Common to unique explained variance ratio = \frac{Explained common variance}{Explained un i que variance} = \frac{ECV}{EUV}

(17)

When considered by themselves, the viability of composite and subscale scores would be best supported by high values for G and global D coefficients coupled, respectively, with high ECV coefficients for composites and high EUV coefficients for subscales. Reporting both composite and subscale scores would be best supported by high values for G and global D coefficients and more of a balance in values for ECV and EUV coefficients [26].
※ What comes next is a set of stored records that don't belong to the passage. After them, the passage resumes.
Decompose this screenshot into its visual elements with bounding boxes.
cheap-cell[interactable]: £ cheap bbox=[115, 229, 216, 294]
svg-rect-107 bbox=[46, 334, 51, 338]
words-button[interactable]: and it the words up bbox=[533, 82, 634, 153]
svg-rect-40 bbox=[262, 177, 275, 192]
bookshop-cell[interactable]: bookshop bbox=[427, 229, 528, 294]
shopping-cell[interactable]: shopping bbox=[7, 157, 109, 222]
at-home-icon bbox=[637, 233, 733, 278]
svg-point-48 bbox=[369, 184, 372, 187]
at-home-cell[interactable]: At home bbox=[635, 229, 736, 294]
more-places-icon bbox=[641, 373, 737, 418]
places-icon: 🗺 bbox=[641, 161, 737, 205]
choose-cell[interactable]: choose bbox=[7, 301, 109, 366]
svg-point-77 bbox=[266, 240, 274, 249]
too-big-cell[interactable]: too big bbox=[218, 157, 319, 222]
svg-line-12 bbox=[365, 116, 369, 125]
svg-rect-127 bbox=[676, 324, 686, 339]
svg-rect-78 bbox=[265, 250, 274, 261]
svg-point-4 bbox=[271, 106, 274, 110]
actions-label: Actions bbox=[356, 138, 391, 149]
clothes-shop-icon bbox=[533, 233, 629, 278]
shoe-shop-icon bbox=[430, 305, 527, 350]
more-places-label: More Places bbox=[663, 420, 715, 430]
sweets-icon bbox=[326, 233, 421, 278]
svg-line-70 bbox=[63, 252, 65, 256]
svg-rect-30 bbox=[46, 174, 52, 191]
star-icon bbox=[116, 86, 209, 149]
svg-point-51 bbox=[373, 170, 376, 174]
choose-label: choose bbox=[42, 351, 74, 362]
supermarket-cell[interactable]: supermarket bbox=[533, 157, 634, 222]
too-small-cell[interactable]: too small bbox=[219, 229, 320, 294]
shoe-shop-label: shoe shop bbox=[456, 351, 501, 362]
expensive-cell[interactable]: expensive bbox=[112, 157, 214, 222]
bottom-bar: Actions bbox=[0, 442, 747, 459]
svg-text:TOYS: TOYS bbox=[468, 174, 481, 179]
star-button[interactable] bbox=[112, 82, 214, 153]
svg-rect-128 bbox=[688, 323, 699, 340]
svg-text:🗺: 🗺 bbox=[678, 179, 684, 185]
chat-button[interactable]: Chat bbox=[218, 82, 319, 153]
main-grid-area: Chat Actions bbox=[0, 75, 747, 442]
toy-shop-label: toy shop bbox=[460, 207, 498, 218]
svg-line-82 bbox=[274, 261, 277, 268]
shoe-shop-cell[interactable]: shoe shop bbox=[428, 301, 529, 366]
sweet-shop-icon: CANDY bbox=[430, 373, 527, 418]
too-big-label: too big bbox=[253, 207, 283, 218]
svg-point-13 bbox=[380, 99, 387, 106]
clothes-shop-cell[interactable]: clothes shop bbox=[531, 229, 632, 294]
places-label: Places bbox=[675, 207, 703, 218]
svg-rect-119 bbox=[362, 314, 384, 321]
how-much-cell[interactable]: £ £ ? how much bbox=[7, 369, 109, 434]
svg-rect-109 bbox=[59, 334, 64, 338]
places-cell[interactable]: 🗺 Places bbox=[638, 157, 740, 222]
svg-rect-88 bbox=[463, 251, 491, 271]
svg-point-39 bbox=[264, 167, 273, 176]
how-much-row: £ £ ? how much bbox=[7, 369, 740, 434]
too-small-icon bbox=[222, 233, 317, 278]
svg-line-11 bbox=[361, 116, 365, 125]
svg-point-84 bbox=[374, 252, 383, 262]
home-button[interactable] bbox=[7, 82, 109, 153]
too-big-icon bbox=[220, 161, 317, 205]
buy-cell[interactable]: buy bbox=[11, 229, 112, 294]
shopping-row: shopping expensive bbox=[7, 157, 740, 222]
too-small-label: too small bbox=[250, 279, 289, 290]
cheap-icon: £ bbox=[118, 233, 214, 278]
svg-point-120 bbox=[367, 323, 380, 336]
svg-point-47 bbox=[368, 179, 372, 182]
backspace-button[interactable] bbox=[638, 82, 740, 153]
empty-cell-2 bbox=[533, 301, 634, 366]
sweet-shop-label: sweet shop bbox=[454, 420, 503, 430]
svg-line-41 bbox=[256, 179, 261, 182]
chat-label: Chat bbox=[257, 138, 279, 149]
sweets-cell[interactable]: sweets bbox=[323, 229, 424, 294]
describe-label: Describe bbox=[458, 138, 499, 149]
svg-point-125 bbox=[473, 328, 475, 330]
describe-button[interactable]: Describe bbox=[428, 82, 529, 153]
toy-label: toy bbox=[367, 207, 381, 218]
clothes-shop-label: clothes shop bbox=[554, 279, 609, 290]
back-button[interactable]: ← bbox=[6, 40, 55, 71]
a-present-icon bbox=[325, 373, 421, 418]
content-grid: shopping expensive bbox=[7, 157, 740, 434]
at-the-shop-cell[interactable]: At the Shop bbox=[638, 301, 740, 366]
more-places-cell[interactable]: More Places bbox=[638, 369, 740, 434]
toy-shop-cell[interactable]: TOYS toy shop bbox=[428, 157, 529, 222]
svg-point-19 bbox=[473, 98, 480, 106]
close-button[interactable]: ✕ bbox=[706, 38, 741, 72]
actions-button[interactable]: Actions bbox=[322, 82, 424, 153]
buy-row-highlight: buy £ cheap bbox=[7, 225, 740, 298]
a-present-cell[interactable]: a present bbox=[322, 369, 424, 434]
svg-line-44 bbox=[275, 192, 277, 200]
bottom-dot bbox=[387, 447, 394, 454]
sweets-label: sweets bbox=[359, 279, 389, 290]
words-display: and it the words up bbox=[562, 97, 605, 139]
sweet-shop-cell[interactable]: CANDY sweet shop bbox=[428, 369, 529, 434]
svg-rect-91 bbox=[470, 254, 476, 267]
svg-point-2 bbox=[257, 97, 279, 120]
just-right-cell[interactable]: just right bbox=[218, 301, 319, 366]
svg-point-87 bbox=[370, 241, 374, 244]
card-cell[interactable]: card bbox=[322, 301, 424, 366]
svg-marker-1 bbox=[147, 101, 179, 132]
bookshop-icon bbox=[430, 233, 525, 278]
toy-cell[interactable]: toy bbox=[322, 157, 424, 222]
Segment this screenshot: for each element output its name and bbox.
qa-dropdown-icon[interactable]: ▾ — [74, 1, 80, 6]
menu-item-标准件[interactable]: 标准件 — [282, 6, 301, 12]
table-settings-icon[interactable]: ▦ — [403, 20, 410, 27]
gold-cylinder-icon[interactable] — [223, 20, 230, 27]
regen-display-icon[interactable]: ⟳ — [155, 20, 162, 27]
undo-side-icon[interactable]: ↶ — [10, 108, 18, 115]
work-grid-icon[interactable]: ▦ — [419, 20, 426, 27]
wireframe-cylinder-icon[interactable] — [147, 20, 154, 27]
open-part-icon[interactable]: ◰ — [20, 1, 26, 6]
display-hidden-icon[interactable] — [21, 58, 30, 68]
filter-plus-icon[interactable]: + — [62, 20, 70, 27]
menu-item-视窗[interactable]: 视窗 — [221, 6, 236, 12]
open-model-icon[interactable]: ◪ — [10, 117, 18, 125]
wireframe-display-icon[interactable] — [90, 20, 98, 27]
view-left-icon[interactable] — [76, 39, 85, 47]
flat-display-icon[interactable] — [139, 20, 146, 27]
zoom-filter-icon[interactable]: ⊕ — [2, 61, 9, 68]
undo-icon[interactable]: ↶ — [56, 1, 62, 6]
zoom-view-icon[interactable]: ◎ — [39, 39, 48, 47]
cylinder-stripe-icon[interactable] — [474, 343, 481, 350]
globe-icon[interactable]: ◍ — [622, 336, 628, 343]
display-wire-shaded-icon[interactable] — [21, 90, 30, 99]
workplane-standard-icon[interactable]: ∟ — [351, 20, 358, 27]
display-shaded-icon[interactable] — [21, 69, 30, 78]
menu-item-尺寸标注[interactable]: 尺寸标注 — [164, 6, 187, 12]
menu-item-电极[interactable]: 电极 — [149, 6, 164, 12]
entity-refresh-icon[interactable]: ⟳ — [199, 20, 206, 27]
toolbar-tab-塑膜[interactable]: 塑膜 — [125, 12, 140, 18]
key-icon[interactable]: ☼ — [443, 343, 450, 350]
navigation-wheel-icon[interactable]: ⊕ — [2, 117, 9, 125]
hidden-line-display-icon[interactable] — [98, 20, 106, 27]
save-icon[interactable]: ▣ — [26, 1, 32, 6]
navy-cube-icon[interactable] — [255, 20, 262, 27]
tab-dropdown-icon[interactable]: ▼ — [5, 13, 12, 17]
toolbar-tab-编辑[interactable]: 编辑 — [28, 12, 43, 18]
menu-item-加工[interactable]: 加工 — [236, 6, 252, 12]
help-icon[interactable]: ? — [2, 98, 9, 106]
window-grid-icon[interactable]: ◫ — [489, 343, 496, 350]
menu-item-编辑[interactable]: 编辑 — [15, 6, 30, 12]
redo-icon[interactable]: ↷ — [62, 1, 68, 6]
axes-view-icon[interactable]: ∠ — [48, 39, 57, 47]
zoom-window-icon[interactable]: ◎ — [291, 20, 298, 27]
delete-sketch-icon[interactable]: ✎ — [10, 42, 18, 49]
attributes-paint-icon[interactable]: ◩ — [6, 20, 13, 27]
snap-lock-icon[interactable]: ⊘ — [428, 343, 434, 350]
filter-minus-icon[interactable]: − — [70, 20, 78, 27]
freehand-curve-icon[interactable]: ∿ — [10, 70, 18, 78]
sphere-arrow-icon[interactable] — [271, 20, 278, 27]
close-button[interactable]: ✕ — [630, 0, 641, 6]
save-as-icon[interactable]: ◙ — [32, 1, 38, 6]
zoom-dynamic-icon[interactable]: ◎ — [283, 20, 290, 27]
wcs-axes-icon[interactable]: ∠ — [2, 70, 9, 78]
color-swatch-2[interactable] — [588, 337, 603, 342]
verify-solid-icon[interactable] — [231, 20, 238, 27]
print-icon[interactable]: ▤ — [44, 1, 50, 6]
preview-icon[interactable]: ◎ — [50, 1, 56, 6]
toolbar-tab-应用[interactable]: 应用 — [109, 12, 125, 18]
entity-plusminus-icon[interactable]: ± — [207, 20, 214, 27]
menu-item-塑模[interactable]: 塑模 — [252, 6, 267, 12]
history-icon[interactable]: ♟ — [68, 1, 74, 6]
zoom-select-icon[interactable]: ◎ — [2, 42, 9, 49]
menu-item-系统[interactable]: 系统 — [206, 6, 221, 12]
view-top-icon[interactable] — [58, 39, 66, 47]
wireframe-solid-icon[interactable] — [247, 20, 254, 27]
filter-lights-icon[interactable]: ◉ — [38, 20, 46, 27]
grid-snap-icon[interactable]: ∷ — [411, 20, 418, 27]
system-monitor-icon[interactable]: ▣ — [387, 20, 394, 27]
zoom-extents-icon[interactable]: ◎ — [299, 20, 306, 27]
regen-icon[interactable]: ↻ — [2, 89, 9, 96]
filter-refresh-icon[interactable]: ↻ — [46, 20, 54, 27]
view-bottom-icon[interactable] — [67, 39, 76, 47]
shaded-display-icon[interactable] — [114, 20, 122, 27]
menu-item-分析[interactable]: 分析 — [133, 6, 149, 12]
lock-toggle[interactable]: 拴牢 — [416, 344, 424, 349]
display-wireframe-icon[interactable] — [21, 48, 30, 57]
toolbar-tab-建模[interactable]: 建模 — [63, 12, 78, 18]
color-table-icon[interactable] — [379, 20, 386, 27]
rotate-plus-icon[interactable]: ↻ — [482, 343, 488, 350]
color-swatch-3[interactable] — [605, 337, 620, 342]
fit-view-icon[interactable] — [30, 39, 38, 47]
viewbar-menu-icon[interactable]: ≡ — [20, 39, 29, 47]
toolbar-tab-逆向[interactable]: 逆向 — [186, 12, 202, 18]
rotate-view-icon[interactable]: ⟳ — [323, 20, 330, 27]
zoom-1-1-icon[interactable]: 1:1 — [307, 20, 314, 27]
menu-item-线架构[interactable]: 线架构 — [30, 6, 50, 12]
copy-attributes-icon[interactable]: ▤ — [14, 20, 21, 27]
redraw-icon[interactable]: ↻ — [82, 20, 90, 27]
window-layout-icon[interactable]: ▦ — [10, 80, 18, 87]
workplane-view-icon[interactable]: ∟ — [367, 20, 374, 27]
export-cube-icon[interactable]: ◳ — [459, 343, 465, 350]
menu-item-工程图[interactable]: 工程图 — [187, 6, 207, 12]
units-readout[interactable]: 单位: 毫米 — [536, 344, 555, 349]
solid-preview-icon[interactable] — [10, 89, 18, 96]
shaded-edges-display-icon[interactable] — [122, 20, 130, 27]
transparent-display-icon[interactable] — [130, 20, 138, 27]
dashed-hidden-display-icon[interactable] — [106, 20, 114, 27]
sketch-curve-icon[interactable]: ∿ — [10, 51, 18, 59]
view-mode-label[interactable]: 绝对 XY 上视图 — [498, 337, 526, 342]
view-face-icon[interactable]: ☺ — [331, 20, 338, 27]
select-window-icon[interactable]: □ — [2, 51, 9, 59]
The second procedure we describe was developed by Haberman ([46]; additionally, see [47,48]) to determine whether a subscale’s observed scores better estimate the subscale’s true scores than do the composite’s observed scores. Vispoel, Lee, Hong, and Chen [49] later adapted Haberman’s procedure to GT designs by substituting the universe score for the true score estimation. Haberman’s [46] original procedure required the calculation of indices representing proportional reductions in mean squared error (PRMSE) when estimating the subscale’s true scores based on observed scores from the subscale and composite. A subscale would demonstrate added value if its PRMSE estimate exceeded that for its associated composite. To simplify this procedure further, Feinberg and Wainer [50] recommended forming the value-added ratio (VAR) shown in Equation (18) in which the PRMSE for the subscale is divided by the PRMSE for the composite. A subscale’s added values is increasingly supported as its VAR deviates upwardly from one.

Value - Added Ratio (VAR) = \frac{P R M S E (s u b s c a l e)}{P R M S E (c o m p o s i t e)}

(18)

Vispoel, Lee, Hong, and Chen [49] noted that the PRMSE index for a subscale reduces to its reliability coefficient (conventional or GT-based), and the corresponding PRMSE index for its composite can be estimated using Equation (19).

PRMS E_{(Composite)} = \frac{{({\hat{σ}}_{(S u b s c a l e_{j})}^{2} * E s t i m a t e d R e l i a b i l i t y_{(S u b s c a l e_{j})} + \sum_{J \neq k} {\hat{σ}}_{(S u b s c a l e_{j}, S u b s c a l e_{k})})}^{2}}{{\hat{σ}}_{(S u b s c a l e_{j})}^{2} * E s t i m a t e d R e l i a b i l i t y_{(C o m p o s i t e)} * {\hat{σ}}_{(C o m p o s i t e)}^{2}}

(19)

2.3. Confidence Intervals

Applications of GT are based on three primary assumptions: (a) the universe(s) of generalization is/are clearly defined, (b) facet conditions are experimentally independent, and (c) scores are expressed on equal interval metrics [1] (p. 145). Consistent with ANOVA procedures that form the foundation for GT analyses, facet conditions (items, occasions, raters, etc.) are typically treated as being unordered [1]. As previously noted, facet conditions included in the generalizability study also are considered randomly sampled from or exchangeable with others within the broader universe(s) from which they are drawn. However, because no explicit assumptions are made about the content of the universe or statistical properties of scores, fit indices for the overall GT-SEM are not required. Instead, Monte Carlo confidence intervals can be built around estimates of variance components, G coefficients, D coefficients, and proportions of measurement error to evaluate their trustworthiness. An advantage of doing GT analyses using the lavaan SEM package in R [51,52] is that results can be linked to the semTools package [53] to build such intervals to any desired degree of confidence. Accordingly, we provide 95% confidence intervals for all relevant indices when reporting results for BFI-2 open-mindedness composite and subscales later in this article.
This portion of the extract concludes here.